We need to break free too from the Church’s obsession with the academic, which leads to a culture conflating knowledge and wisdom - so that the academically qualified are seen as the wise and, even more worryingly, where only the academically qualified are seen as wise. But the greatest risk is that we confuse worldly ambition and the striving for academic standards with the true purpose and wisdom that comes through loving and walking humbly with God.
In leadership development, there’s a phrase ‘if I can see me, it can be me’. We see all too starkly the effects of that in catalysing the ambitions of the white middle-class in the Church and in drawing them into our churches; but equally, we should in no way dismiss the powerful missional and motivational effect, for communities who have been hitherto excluded, of diversifying our leadership, of their seeing themselves in our leadership and believing that they too can lead.
In every parish, workplace and community, we need leaders who better reflect the makeup of communities in England. In times of great change and challenge, we need humble and courageous leaders who are able to adapt quickly, to take risks and to innovate; leaders who are able to respond with informed and broad-based wisdom; leaders able to sustain a ministry of joy and purpose, in times where the former may feel wholly absent and the latter frustratingly unclear.
Greater diversity in our leadership – especially with regard to class and race - is an essential component of a church that aspires to be humbler and more courageous.

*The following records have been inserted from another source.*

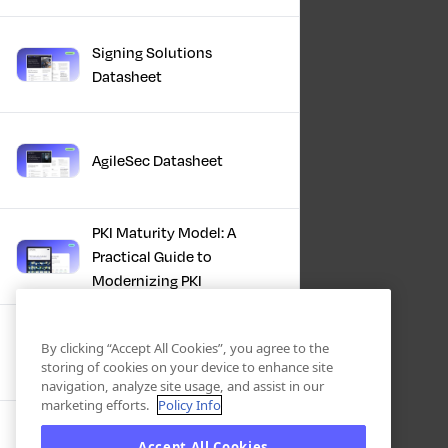
Signing Solutions
Datasheet
AgileSec Datasheet
PKI Maturity Model: A
Practical Guide to
Modernizing PKI
The Total Economic
By clicking “Accept All Cookies”, you agree to the
Impact™ Of Keyfactor
storing of cookies on your device to enhance site
navigation, analyze site usage, and assist in our
marketing efforts.
Policy Info
Executive Guide to CLA for
Accept All Cookies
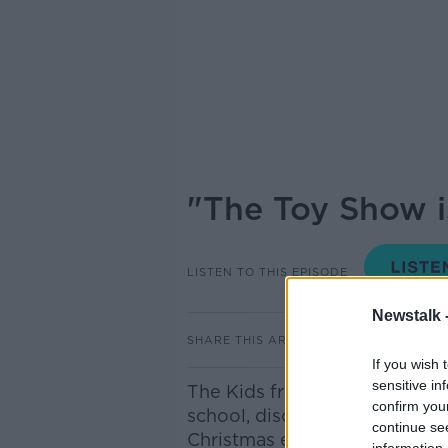
"The Toy Show is
LISTEN TO THIS EPISODE
Newstalk 
SHARE THIS ARTICLE
If you wish 
sensitive in
The Kids from Scoil Chriost R
confirm you
school, discuss what they wo
continue se
Christmas early, the thought 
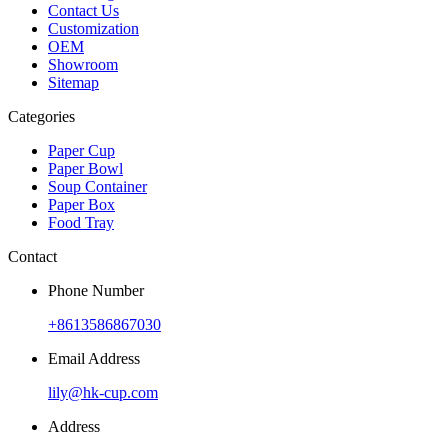
Contact Us
Customization
OEM
Showroom
Sitemap
Categories
Paper Cup
Paper Bowl
Soup Container
Paper Box
Food Tray
Contact
Phone Number
+8613586867030
Email Address
lily@hk-cup.com
Address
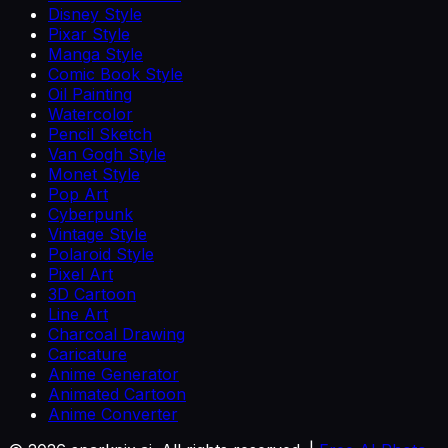
Disney Style
Pixar Style
Manga Style
Comic Book Style
Oil Painting
Watercolor
Pencil Sketch
Van Gogh Style
Monet Style
Pop Art
Cyberpunk
Vintage Style
Polaroid Style
Pixel Art
3D Cartoon
Line Art
Charcoal Drawing
Caricature
Anime Generator
Animated Cartoon
Anime Converter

And until there is a visible commitment to social and racial justice, confidence in our Church institutions will be weak.
But nonetheless we dare – audaciously and naively - to hope in Jesus that a new group of leaders with hearts for, and lived experience of, bridging social divides, might help the wider Church to discover in practice that “Love’s meaning is not found in sermons or theological textbooks, but rather in the creation of social structures that are not dehumanising and oppressive.” (Cone, 2003, p. 111).
To those who already identify as 'outsiders within', we hope this provides a welcome encouragement to stand firm in the gap between two worlds, however uncomfortable that place might be, facilitating justice by enabling dialogue, connection, enhanced awareness and mutual understanding.
Neither the poor nor the privileged hold the full perspective of Christ. We see ’through a mirror dimly’. We don't have 'God sight'. So in taking up our calling to discern future leaders we pray for the openness of heart to recognise the limits of our own perspective and the opportunity for mutual learning there can be when we step onto the bridge and can meet with those who have very different lived experiences from our own, in participatory spaces where all feel safe and are treated as equals.
References
[1] Cone and Gayraud Wilmore (eds), Black Theology: A Documentary History, Volume 1 1966-1979, Maryknoll, NY: Orbis Books, 2003.
[1] Norma E. Cantu and AidaNorma E. Cantu and Aida Hurtado, Introduction to the Fourth Edition, 'Gloria Anzaldua, Borderlands La Frontera: The New Mestiza', Fourth edition 2007, Aunt Lute Books, San Francisco CA.
(At the point of publication:)
Alec Spencer lives in Chester with his wife Jodie, daughter Robyn and son Isaiah. He works as a carpenter and cabinet maker and volunteers with the Church Urban Fund.
Revd Lynne Cullens is Rector of Stockport and Brinnington and Chair of the National Estate Churches Network. She was a member of the Archbishops' Commission that produced the Coming Home Report and is now involved in the work of their Housing Advisory Group, having a particular focus on local churches and communities. She speaks and blogs on issues of poverty, inequality, leadership and culture.